Red Hat has a knowledgebase article on this, though it’s behind a paywall.
If you run getfattr and have no output, you’re probably running it on the shared Gluster filesystem, not on the local machine’s brick. Run it against the brick.
Fixing it
Don’t just skip here; this isn’t a copy-and-paste fix. :)
To fix this, you want to remove the offending xattrs from one of the split-brain node’s bricks, and then stat the file to get it to automatically self-heal.
Use the trusted.afr.whatever
values. I unset all of them, one per brick—but remember, only do this on one node! Don’t run it on both!

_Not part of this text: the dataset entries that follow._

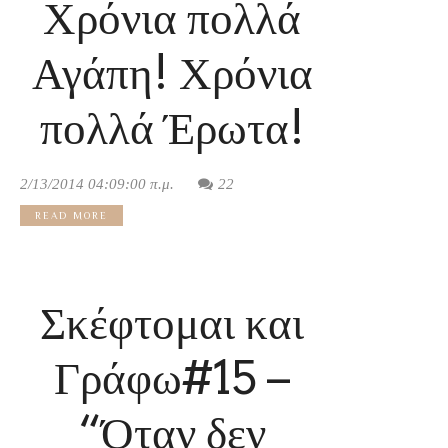
Χρόνια πολλά
Αγάπη! Χρόνια
πολλά Έρωτα!
2/13/2014 04:09:00 π.μ.
22
READ MORE
Σκέφτομαι και
Γράφω#15 –
“Όταν δεν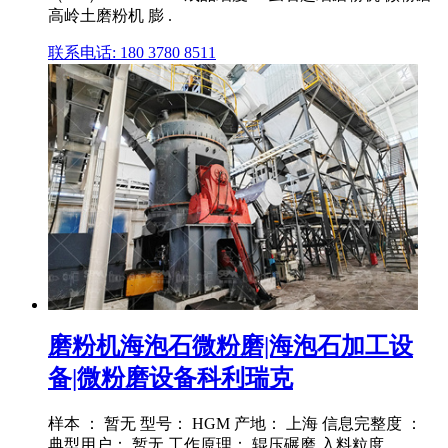
高岭土磨粉机 膨 .
联系电话: 180 3780 8511
磨粉机海泡石微粉磨|海泡石加工设
备|微粉磨设备科利瑞克
样本 ： 暂无 型号： HGM 产地： 上海 信息完整度 ：
典型用户： 暂无 工作原理： 辊压碾磨 入料粒度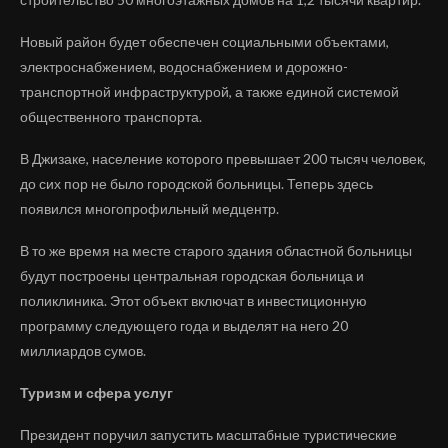
Новый район будет обеспечен социальными объектами,
электроснабжением, водоснабжением и дорожно-
транспортной инфраструктурой, а также единой системой
общественного транспорта.
В Джизаке, население которого превышает 200 тысяч человек,
до сих пор не было городской больницы. Теперь здесь
появился многопрофильный медцентр.
В то же время на месте старого здания областной больницы
будут построены центральная городская больница и
поликлиника. Этот объект включат в инвестиционную
программу следующего года и выделят на него 20
миллиардов сумов.
Туризм и сфера услуг
Президент поручил запустить масштабные туристические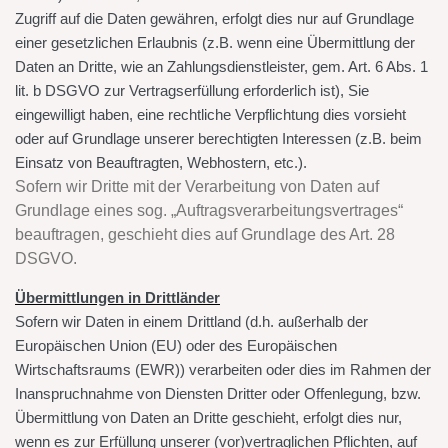
Zugriff auf die Daten gewähren, erfolgt dies nur auf Grundlage
einer gesetzlichen Erlaubnis (z.B. wenn eine Übermittlung der
Daten an Dritte, wie an Zahlungsdienstleister, gem. Art. 6 Abs. 1
lit. b DSGVO zur Vertragserfüllung erforderlich ist), Sie
eingewilligt haben, eine rechtliche Verpflichtung dies vorsieht
oder auf Grundlage unserer berechtigten Interessen (z.B. beim
Einsatz von Beauftragten, Webhostern, etc.).
Sofern wir Dritte mit der Verarbeitung von Daten auf
Grundlage eines sog. „Auftragsverarbeitungsvertrages“
beauftragen, geschieht dies auf Grundlage des Art. 28
DSGVO.
Übermittlungen in Drittländer
Sofern wir Daten in einem Drittland (d.h. außerhalb der
Europäischen Union (EU) oder des Europäischen
Wirtschaftsraums (EWR)) verarbeiten oder dies im Rahmen der
Inanspruchnahme von Diensten Dritter oder Offenlegung, bzw.
Übermittlung von Daten an Dritte geschieht, erfolgt dies nur,
wenn es zur Erfüllung unserer (vor)vertraglichen Pflichten, auf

In our case, we had one node that looked like this:
trusted.afr.remote1315012=0x000000000000000000000000 trusted.afr.remote1315013=0x000000010000000100000000
And the other looked like this:
trusted.afr.remote1315012=0x000000010000000100000000 trusted.afr.remote1315013=0x000000000000000000000000
(Note here that the same two values appears on both hosts, but not for the same keys. One has the 1’s on remote1315013, and one sees them on remote1315012.)
Since it’s not like one is ‘right’ and the other is ‘wrong’, on one of the two nodes, I unset both xattrs, using setfattr
:
setfattr -x trusted.afr.remote1315012 /mnt/brick1315013/customer/header.jpg setfattr -x trusted.afr.remote1315013 /mnt/brick1315013/customer/header.jpg
I ran the getfattr
command again to make sure the attributes had disappeared. (Remember: this is on the brick, not the presented Gluster filesystem.)
Then, simply stat
the file on the mounted Gluster filesystem on that node, and it should automatically correct the missing attributes, filling them in from the other node. You can verify again withgetfattr
against the brick.
If this happens for a bunch of files, you can simply script it.